9. The method of claim 1, wherein the cancer is selected from the group consisting of leukemia, multiple myeloma, Hodgkin's lymphoma, non-Hodgkin's lymphoma, lymphoma, myeloproliferative disorders, squamous cell cancer, adenocarcinoma, sarcoma, neuroendocrine carcinoma, bladder cancer, skin cancer, brain and spinal cord cancers, head and neck cancer, thyroid, bone cancer, breast cancer, cervical cancer, colorectal cancer, endometrial cancer, gastrointestinal cancers, (hypo)laryngeal cancer, esophageal cancer, liver cancer, lung cancer, pancreatic cancer, prostate cancer, eye cancer, renal cell cancer, kidney, hepatic, ovarian cancer, gastric cancer, testicular cancer, thyroid and thymus cancer.

10. A method for the vaccination of a mammal with a pluripotent stem cell cancer vaccine, the method comprising:

introducing the mammalian pluripotent stem cells from 1) an embryonic source, or 2) by reprogramming from a somatic cell from the recipient; and
providing the recipient with pluripotent stem cells:,
where the pluripotent stem cells are induced pluripotent stem cells (iPSCs), and where the number of iPS cells per dose is 10 million, 25 million, 50 million, 100 million, 200 million, 400 million, 800 million or 2 billion.

11. The method of claim 10, wherein the mammalian cells are undifferentiated pluripotent cells.

12. The method of claim 11, wherein the pluripotent stem cells are generated using a mini-intronic plasmid containing four reprogramming factors comprising Oct4, c-Myc, KLF-4 and Sox2.

13. The method of claim 10, wherein the pluripotent stem cells are selected from the group consisting of fibroblast, keratinocytes, peripheral blood cells and renal epithelial cells.

14. The method of claim 10, wherein the vaccine is irradiated prior to vaccination.

15. The method of claim 10, wherein the vaccine further comprises an adjuvant that is an immunological agent to boost the immune response towards the vaccine.

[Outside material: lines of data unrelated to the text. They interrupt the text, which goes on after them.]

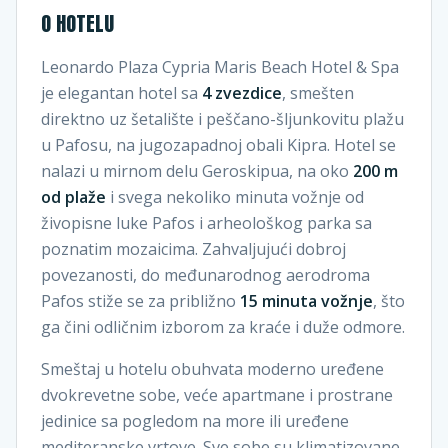
O HOTELU
Leonardo Plaza Cypria Maris Beach Hotel & Spa
je elegantan hotel sa
4 zvezdice
, smešten
direktno uz šetalište i peščano-šljunkovitu plažu
u Pafosu, na jugozapadnoj obali Kipra. Hotel se
nalazi u mirnom delu Geroskipua, na oko
200 m
od plaže
i svega nekoliko minuta vožnje od
živopisne luke Pafos i arheološkog parka sa
poznatim mozaicima. Zahvaljujući dobroj
povezanosti, do međunarodnog aerodroma
Pafos stiže se za približno
15 minuta vožnje
, što
ga čini odličnim izborom za kraće i duže odmore.
Smeštaj u hotelu obuhvata moderno uređene
dvokrevetne sobe, veće apartmane i prostrane
jedinice sa pogledom na more ili uređene
mediteranske vrtove. Sve sobe su klimatizovane,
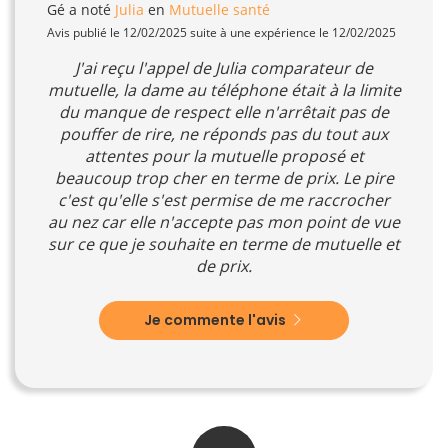
Gé
a noté
Julia
en
Mutuelle santé
Avis publié le 12/02/2025 suite à une expérience le 12/02/2025
J'ai reçu l'appel de Julia comparateur de
mutuelle, la dame au téléphone était à la limite
du manque de respect elle n'arrêtait pas de
pouffer de rire, ne réponds pas du tout aux
attentes pour la mutuelle proposé et
beaucoup trop cher en terme de prix. Le pire
c'est qu'elle s'est permise de me raccrocher
au nez car elle n'accepte pas mon point de vue
sur ce que je souhaite en terme de mutuelle et
de prix.
Je commente l'avis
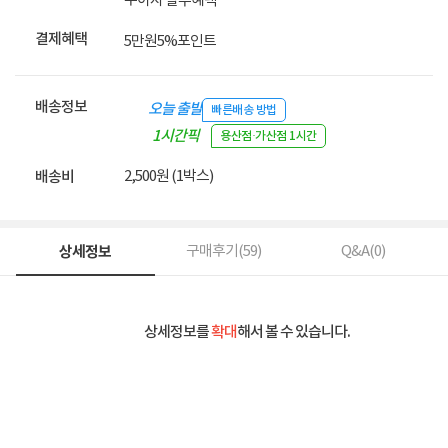
무이자 할부혜택
결제혜택
5만원
5%
포인트
배송정보
오늘 출발
빠른배송 방법
1시간픽
용산점·가산점 1시간
업
2,500원 (1박스)
배송비
상세정보
구매후기(
59
)
Q&A(
0
)
상세정보를
확대
해서 볼 수 있습니다.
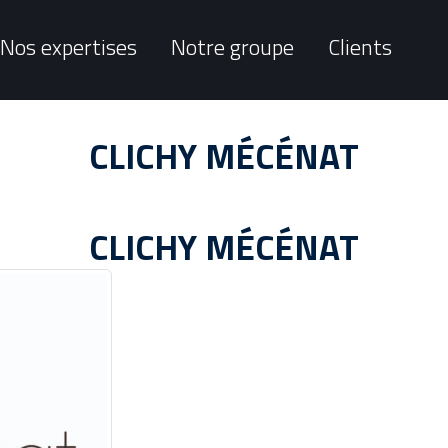
Nos expertises
Notre groupe
Clients
CLICHY MÉCÉNAT
CLICHY MÉCÉNAT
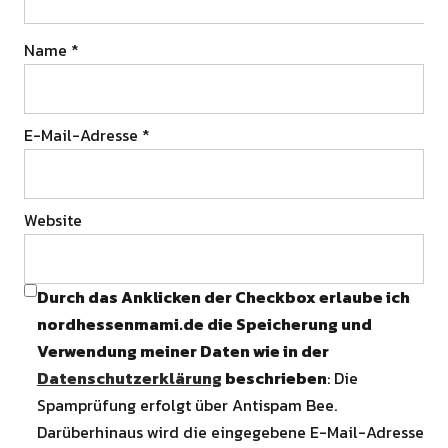
Name
*
E-Mail-Adresse
*
Website
Durch das Anklicken der Checkbox erlaube ich
nordhessenmami.de die Speicherung und
Verwendung meiner Daten wie in der
Datenschutzerklärung
beschrieben
: Die
Spamprüfung erfolgt über Antispam Bee.
Darüberhinaus wird die eingegebene E-Mail-Adresse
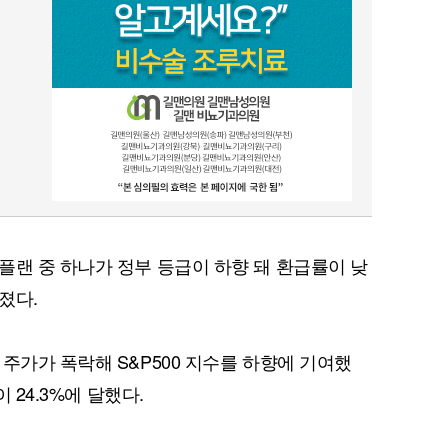
플랜 중 하나가 정부 등급이 하향 돼 환급률이 낮
졌다.
주가가 폭락해 S&P500 지수를 하향에 기여했
 24.3%에 달했다.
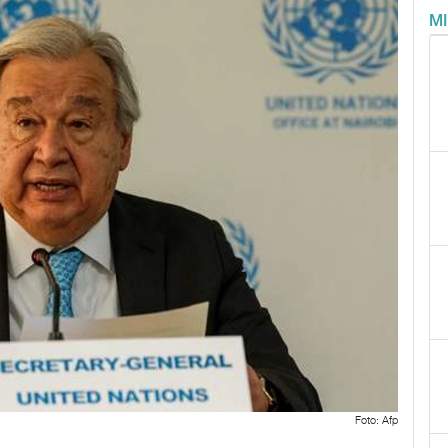
M
Foto: Afp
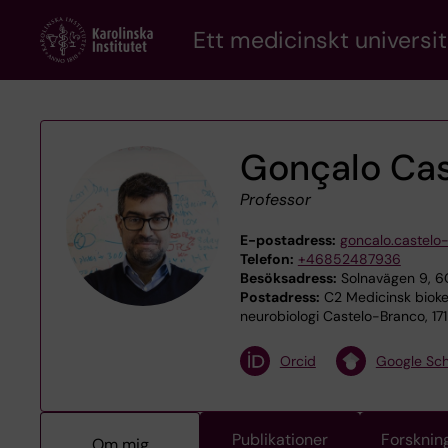
Skip
Ett medicinskt universit
to
main
content
Gonçalo Ca
Professor
E-postadress:
goncalo.castelo
Telefon:
+46852487936
Besöksadress:
Solnavägen 9, 6C
Postadress:
C2 Medicinsk biokem
neurobiologi Castelo-Branco, 17
Orcid
Google Sch
Publikationer
Forsknin
Om mig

16. A thermally stable vaccine composition comprising an effective amount of mammalian pluripotent stem cells obtained from an embryonic source or obtained by reprogramming of somatic cells from a mammalian, and an adjuvant or an immunological agent to boost the immune response towards the vaccine, wherein the pluripotent stem cells are induced pluripotent stem cells (iPSCs) or are undifferentiated pluripotent stem cells, and where the number of iPS cells per dose of the vaccine is 10 million, 25 million, 50 million, 100 million, 200 million, 400 million, 800 million or 2 billion; and where the adjuvant is selected from the group consisting of CpG, QS21, poly(di(carboxylatophenoxy)phosphazene; derivatives of lipopolysaccharides such as monophosphoryl lipid A, muramyl dipeptide (MDP; Ribi), threonyl-muramyl dipeptide (t-MDP; Ribi); OM-174; cholera toxin (CT), and Leishmania elongation factor.

17. (canceled)

18. (canceled)

19. The vaccine composition of claim 16, wherein the stem cells are selected from the group consisting of fibroblast, keratinocytes, peripheral blood cells and renal epithelial cells.

20. (canceled)

21. The vaccine composition of claim 16, wherein the amount of CpG per dose is 1 mg, 2 mg, 3 mg, 4 mg, 5 mg, 6 mg, 7 mg, 8 mg, 9 mg or 10 mg.

22. (canceled)

23. The method of claim 15, wherein the amount of CpG per dose is 1 mg, 2 mg, 3 mg, 4 mg, 5 mg, 6 mg, 7 mg, 8 mg, 9 mg or 10 mg.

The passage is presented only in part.